**What this task involves:** Return exactly the span of lines in the following data that opens with the line containing "Установлено, что 1 апреля мужчина заказал" and closes with the line containing "УК РФ — незаконное приобретение наркотических". Include nothing else.

::::::::::

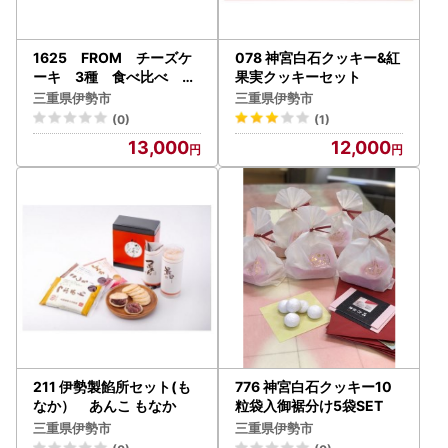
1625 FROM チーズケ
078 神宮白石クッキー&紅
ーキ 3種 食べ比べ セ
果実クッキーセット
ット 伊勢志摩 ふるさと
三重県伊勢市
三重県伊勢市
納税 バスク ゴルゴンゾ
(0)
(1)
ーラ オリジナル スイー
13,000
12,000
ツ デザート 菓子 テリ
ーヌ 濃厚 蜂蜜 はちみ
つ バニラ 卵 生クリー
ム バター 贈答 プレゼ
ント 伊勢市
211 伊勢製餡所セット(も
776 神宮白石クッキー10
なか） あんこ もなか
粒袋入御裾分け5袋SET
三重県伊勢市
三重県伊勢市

::::::::::

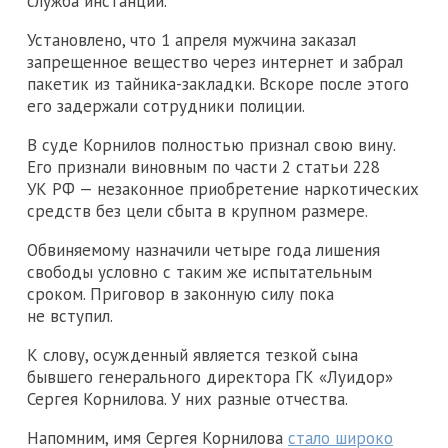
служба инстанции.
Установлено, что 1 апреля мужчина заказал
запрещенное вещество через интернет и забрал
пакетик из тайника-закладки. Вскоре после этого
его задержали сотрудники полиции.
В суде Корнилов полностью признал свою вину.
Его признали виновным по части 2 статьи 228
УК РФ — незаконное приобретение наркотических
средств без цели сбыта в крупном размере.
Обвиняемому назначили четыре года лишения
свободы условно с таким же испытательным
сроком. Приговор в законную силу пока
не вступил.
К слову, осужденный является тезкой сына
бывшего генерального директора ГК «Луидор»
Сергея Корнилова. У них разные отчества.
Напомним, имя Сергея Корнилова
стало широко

::::::::::

**Worked solution:**
Установлено, что 1 апреля мужчина заказал
запрещенное вещество через интернет и забрал
пакетик из тайника-закладки. Вскоре после этого
его задержали сотрудники полиции.
В суде Корнилов полностью признал свою вину.
Его признали виновным по части 2 статьи 228
УК РФ — незаконное приобретение наркотических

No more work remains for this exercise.